Dans la douleur articulaire il y a souvent un composant inflammatoire. Le traitement médicamenteux se base souvent sur la prise d’un AINS comme Pedifen® (ibuprofène) ou Flurifen® (flurbiprofène) qui ont si bien des propriétés analgésiques que anti-inflammatoires.

Douleurs corporelles et musculaires chez l'enfant

Les douleurs de croissance sont courantes chez les enfants d'âge préscolaire et les préadolescents et peuvent perturber les habitudes de sommeil d’un enfant. Ces douleurs sont généralement observées entre 3 et 4 ans et entre 8 et 12 ans.

QUELLES SONT LES CAUSES DES DOULEURS CORPORELLES ET MUSCULAIRES CHEZ LES ENFANTS ?

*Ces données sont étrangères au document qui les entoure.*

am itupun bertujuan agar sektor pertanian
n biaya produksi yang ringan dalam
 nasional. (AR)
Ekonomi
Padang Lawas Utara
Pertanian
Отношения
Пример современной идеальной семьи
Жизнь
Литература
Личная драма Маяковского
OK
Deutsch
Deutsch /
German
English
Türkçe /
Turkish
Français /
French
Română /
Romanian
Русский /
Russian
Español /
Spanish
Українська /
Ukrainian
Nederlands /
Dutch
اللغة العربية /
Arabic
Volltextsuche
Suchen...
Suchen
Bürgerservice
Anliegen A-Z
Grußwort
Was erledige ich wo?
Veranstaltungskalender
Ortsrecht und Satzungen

Les enfants ont tendance à être très actifs et énergiques, ce qui use les muscles. Les activités telles que grimper, sauter et courir provoquent souvent des douleurs dans les cuisses, les mollets et derrière les genoux. Il peut également y avoir des maux de tête et des douleurs abdominales.

Des analgésiques du type paracetamol (Parol®) ou ibuprofène (Pedifen®) peuvent bien soulager ces douleurs.

Maux de dents

Le mal de dents est une douleur complexe dont l'intensité peut varier de légère à sévère. Il peut être difficile d'identifier la source de la douleur et peut être ressenti dans et autour des dents, des oreilles, de la mâchoire, du front ou dans la pommette.

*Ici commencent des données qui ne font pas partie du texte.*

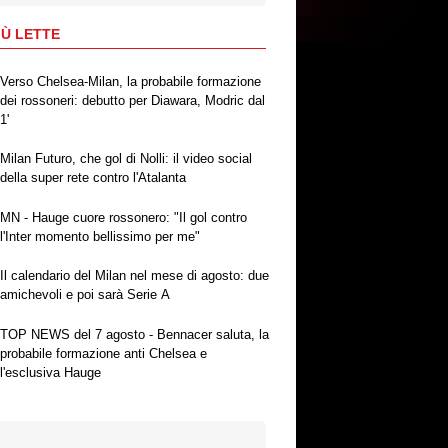
IÙ LETTE
Verso Chelsea-Milan, la probabile formazione
dei rossoneri: debutto per Diawara, Modric dal
1'
Milan Futuro, che gol di Nolli: il video social
della super rete contro l'Atalanta
MN - Hauge cuore rossonero: "Il gol contro
l'Inter momento bellissimo per me"
Il calendario del Milan nel mese di agosto: due
amichevoli e poi sarà Serie A
TOP NEWS del 7 agosto - Bennacer saluta, la
probabile formazione anti Chelsea e
l'esclusiva Hauge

Il existe plusieurs causes de maux de dents : caries, cavités, dents fissurées, ulcères gingivaux, sinusites et pus à l'extrémité de la dent. La douleur est souvent associée à une détresse physique et mentale et est difficile à supporter.

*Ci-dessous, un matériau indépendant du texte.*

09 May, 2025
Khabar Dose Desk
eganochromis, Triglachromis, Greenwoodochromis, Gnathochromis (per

Les analgésiques oraux sont utilisés pour la gestion de la douleur dentaire aiguë, et il existe différents médicaments et combinaisons de médicaments qui peuvent être utilisés.

Les anti-inflammatoires non stéroïdiens (AINS) comme Pedifen® (ibuprofène) se sont avérés plus efficaces pour réduire la douleur que certains autres types d’analgésiques oraux, surtout dû au fait que souvent il y a un composant inflammatoire dans la douleur. Ce type de produits est donc recommandé comme traitement de première intention pour la gestion de la douleur dentaire aiguë.

Douleurs menstruelles - dysménhorrhées - règles douloureuses

Selon des études épidémiologiques, plus de 50% des adolescentes et jeunes femmes souffrent des dysménorrhées, une menstruation difficile et douloureuse avec des spasmes douloureux du bas de l'abdomen, survenant pendant ou juste avant les règles, en l'absence de pathologie connue du pelvis. Ces douleurs précèdent ou accompagnent les règles, et peuvent être accompagnées de diarrhées, de nausées et des vomissements, de vertiges et de maux de tête et de la fatigue.

La dysménorrhée peut avoir des conséquences sociales comme l'absentéisme à l'école ou au travail, ainsi qu'une limitation dans les activités quotidiennes (travail, sport...).

La dysménorrhée primaire peut apparaître pendant l'adolescence dès les premières ménarches ou dans les deux ans qui suivent. Plus élevée durant le premier et le deuxième jour, la douleur persiste entre 8 et 72 heures et peut irradier jusque dans le dos et les cuisses.

La douleur éprouvée lors de dysménorrhées peut même atteindre celle ressentie lors de coliques néphrétiques.

QUELLE EST LA CAUSE DES DOULEURS MENSTRUELLES ?

Pendant les règles, les muscles de l’utérus se contractent (ce qui peut provoquer des crampes). Les contractions des muscles utérins forcent la muqueuse de l'utérus à se détacher et coupent temporairement l'apport sanguin, ce qui entraîne un manque temporaire d'oxygène. Cela entraîne la libération de substances chimiques et de prostaglandines qui déclenchent la douleur.

En agissant sur la production de ces prostaglandines les AINS ont un effet bénéfique sur ces douleurs typiques.